Por: Geraldo Lino.

Entre 18 e 23 de março, Brasília recebeu a oitava edição do Fórum Mundial da Água, evento organizado a cada três anos pelo Conselho Mundial da Água (WWC, na sigla em inglês). Por mais que os seus organizadores quisessem desviar o argumento, é evidente que o objetivo central do evento, como é o do WWC, foi popularizar o conceito da privatização dos recursos hídricos, ou, para usar um termo preferido, a sua correta “precificação”.

Não poderia ser diferente. O WWC é uma entidade privada com sede em Marselha, França, fundada em 1996, que reúne grandes empresas privadas como a Suez Lyonnaise des Eaux, Nestlé, Coca-cola e outras, a Federação Internacional de Operadores de Água Privados (AquaFed), organismos internacionais como o Banco Mundial, Programa das Nações Unidas para o Desenvolvimento (PNUD) e Organização das Nações Unidas para a Ciência, Cultura e Educação (UNESCO), órgãos governamentais nacionais (inclusive vários brasileiros), Associação Internacional de Água (IWA), ONGs ambientalistas (União Internacional para a Conservação da Natureza – UICN) e outras, num total superiora a 300.

A sua missão declarada, como consta do seu sítio, é “mobilizar ações sobre temas críticos de água em todos os níveis, incluindo os níveis decisórios mais elevados, engajando pessoas no debate e desafiando o pensamento convencional. O Conselho se concentra nas dimensões políticas da segurança, adaptação e sustentabilidade hídrica”

Por isso, grande parte das discussões no Fórum foi centrada no tema do estabelecimento de “preços realistas” para o fornecimento de água. Um relatório da OCDE sobre o assunto afirma que a água é geralmente “subvalorizada” e não apropriadamente calculada nos investimentos, o que afeta as avaliações sobre a viabilidade de projetos e investimentos (Valor Econômico, 21/03/2018).

Outro enfoque que tem concentrado debates em relação ao assunto é o da “escassez” física da água, na berlinda devido aos problemas de abastecimento gerado por secas, em países como no Brasil e a África do Sul, onde a Cidade do Cabo (Capetown) ganhou manchetes mundiais ao anunciar a iminência do “Dia Zero”, previsto para abril, em que ficará completamente sem água.

Na verdade, a despeito não se desconsiderar os impactos das oscilações climáticas, do desmatamento e da ocupação física descontrolada na disponibilidade de água, o problema é muito mais de gestão dos recursos hídricos do que de, propriamente, escassez física. Em especial, o controle da poluição dos corpos líquidos, cujos principais agentes poluidores são os esgotos sem tratamento. Em outras palavras, as deficiências de saneamento básico, que afetam mais da metade da população mundial e da brasileira (e, no Brasil, apenas 44% dos esgotos recebem algum tratamento).

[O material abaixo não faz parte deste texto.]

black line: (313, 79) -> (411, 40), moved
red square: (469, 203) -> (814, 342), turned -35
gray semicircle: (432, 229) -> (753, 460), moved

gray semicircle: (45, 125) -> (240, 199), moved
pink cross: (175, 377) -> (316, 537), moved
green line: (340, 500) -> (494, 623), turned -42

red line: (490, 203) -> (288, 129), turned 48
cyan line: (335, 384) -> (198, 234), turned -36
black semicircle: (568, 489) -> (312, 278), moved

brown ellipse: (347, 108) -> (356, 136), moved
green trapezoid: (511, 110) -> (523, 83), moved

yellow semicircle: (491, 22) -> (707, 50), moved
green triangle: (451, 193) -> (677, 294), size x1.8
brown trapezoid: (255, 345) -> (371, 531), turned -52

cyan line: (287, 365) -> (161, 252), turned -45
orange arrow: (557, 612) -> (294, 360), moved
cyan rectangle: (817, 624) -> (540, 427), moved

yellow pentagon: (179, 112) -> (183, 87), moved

“No caso do Brasil, a maior parte do país, a quantidade de água não é necessariamente o nosso principal problema, e sim, cada vez mais, a questão de repartição dos usos e da qualidade da água”, disse a arquiteta e urbanista Marussia Whately, coordenadora da Aliança pelas Águas, entidade que reúne 70 organizações paulistas, criada por ocasião da crise de abastecimento no estado (Agência Brasil, 24/02/2018).

Em entrevista ao Jornal do Brasil (22/03/2018), o chefe do Laboratório de Hidrologia da Universidade Federal do Rio de Janeiro (UFRJ), Paulo Canedo, reforçou: “No Brasil inteiro, o inimigo número um da população é a poluição hídrica. Nossos rios estão muito poluídos. Se eu fosse administrador público, só me preocuparia com isso. É muito grave.”

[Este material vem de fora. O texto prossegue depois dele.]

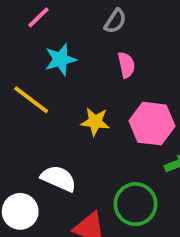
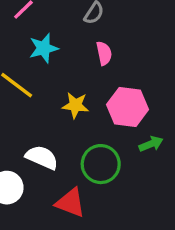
green circle: (135, 204) -> (101, 164), moved

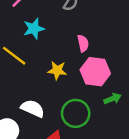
pink semicircle: (104, 53) -> (83, 43), moved

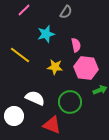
cyan star: (34, 29) -> (46, 34), moved

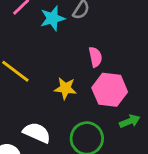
cyan star: (46, 34) -> (53, 18), moved

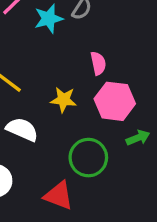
white semicircle: (37, 133) -> (22, 129), moved

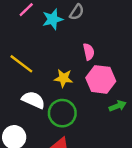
green circle: (88, 158) -> (62, 113), moved

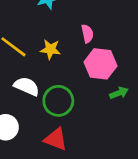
yellow star: (63, 78) -> (50, 49), moved

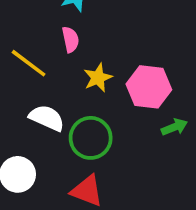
pink semicircle: (87, 34) -> (71, 39), moved
yellow star: (50, 49) -> (98, 78), moved, turned -30

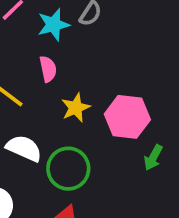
green arrow: (174, 127) -> (153, 158), turned 140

No Globo (22/03/2018), o próprio presidente do WWC, o brasileiro Benedito Braga, afirmou que o saneamento deve ser prioritário:

(…) A Organização Mundial de Saúde diz que, para cada real investido, a economia é de R$ 4 no setor de saúde pública. As doenças de veiculação hídrica são as que afetam principalmente as crianças, que tomam água contaminada e passam a ter doenças, como diarreia, que eventualmente podem chegar ao óbito. Saneamento significa saúde.

“Na parte de saneamento, infelizmente, a gente avançou muito menos do que seria o desejável, é uma área urgente para o Brasil, da maior importância, uma das nossas maiores deficiências em termos de serviços e que teve não só muitos avanços aquém do esperado do ponto de vista da infraestrutura, mas que tem tendências de sofrer grandes retrocessos do ponto de vista de gestão”, lamentou Marussia Whately.

O enfrentamento do problema, seguramente, ganharia força se as ONGs ambientalistas lhe dessem o destaque merecido como o principal problema ambiental real do País e do planeta.